Wakil Kepala BRIN Prof. Dr. Ir. Amarulla Octavian, S.T., M.Sc., DESD., ASEAN Eng., menyampaikan bahwa predikat Indonesia sebagai negara megabiodiversitas harus diiringi dengan perlindungan hukum yang kuat. Kekayaan hayati, menurutnya, tidak hanya cukup dicatat dari sisi kuantitas spesies, tetapi harus dikelola sebagai aset bangsa yang memberikan manfaat nyata bagi masyarakat. Perlindungan kekayaan intelektual menjadi instrumen yang penting agar hasil inovasi berbasis keberlanjutan dapat kembali kepada masyarakat dan negara.
Prof. Amarulla juga menyinggung pentingnya inventarisasi sumber daya hayati serta penguatan isu kemaritiman dan geopolitik dalam pengelolaan biodiversitas. Diskusi dalam FGD nantinya diharapkan bersifat praktis dan berorientasi pada realisasi, bukan sekadar konseptual. BRIN juga memperkenalkan pengembangan Research Control Center (RCC) yang ke depan akan diperluas pemanfaatannya, tidak hanya bagi peneliti di BRIN tetapi juga bagi perguruan tinggi di Indonesia.
Dewan Pengarah BRIN Dr. Bambang Kesowo, S.H., LL.M., menekankan bahwa kekayaan hayati Indonesia yang kerap disebut besar dan luas perlu diterjemahkan ke dalam data serta angka yang konkret agar dapat menjadi dasar pengambilan kebijakan strategis. Selama ini, diskusi mengenai biodiversitas masih banyak bersifat kualitatif, padahal pembuat kebijakan membutuhkan gambaran kuantitatif yang jelas, mulai dari potensi wilayah, skala pemanfaatan, hingga nilai strategisnya. Ia menegaskan bahwa fokus diskusi perlu diarahkan pada isu yang tajam dan terukur, sehingga hasil FGD nasional dapat dirumuskan dalam bentuk policy brief yang relevan dan menjadi bahan pertimbangan bagi Presiden.
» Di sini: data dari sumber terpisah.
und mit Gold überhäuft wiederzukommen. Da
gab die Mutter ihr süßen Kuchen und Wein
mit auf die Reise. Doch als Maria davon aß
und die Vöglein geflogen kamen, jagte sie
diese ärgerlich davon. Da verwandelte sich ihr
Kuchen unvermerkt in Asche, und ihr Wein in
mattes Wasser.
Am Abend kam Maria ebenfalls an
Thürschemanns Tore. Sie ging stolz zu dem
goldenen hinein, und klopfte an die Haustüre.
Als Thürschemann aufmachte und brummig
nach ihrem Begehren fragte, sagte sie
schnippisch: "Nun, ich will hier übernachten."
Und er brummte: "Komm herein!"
Dalam sesi diskusi yang dipandu langsung oleh Wakil Rektor Bidang Penelitian, Pengembangan Usaha dan Kerja Sama, Dr. Danang Sri Hadmoko, S.Si., M.Sc. memantik diskusi dengan menyampaikan banyak hal yang telah dilakukan dan dimiliki UGM terkait pengelolaan dan pelestarian sumber daya hayati. para dekan fakultas/sekolah, para direktur dan kepala pusat inovasi di UGM turut hadir dan berpartisipasi aktif dalam menyampaikan gagasan dan masukan. Para dekan menekankan pentingnya pendekatan holistik dalam pengelolaan biodiversitas, mencakup aspek biologi, pertanian, kehutanan, sosial budaya, pangan, peternakan, hingga pemetaan spasial. Berbagai pandangan dari disiplin ilmu yang beragam memperkaya perumusan topik FGD nasional agar mampu menghasilkan rekomendasi yang tajam, terukur, dan aplikatif. Pada akhir acara, Dr. Danang Sri Hadmoko, S.Si., M.Sc menyimpulkan perlunya percepatan implementasi Rencana Induk Nasional terkait biodiversitas, pengembangan infrastruktur riset untuk mendukung implementasi rencana induk, pengembangan sumber daya talenta penelitian agar kapasitas riset semakin kuat, penguatan tata kelola penelitian dan pemanfaatan big data untuk pengelolaan biodiversitas yang efektif dan diferensiasi pendekatan kewilayahan, memperhatikan konteks landscape, budaya, dan etika penelitian.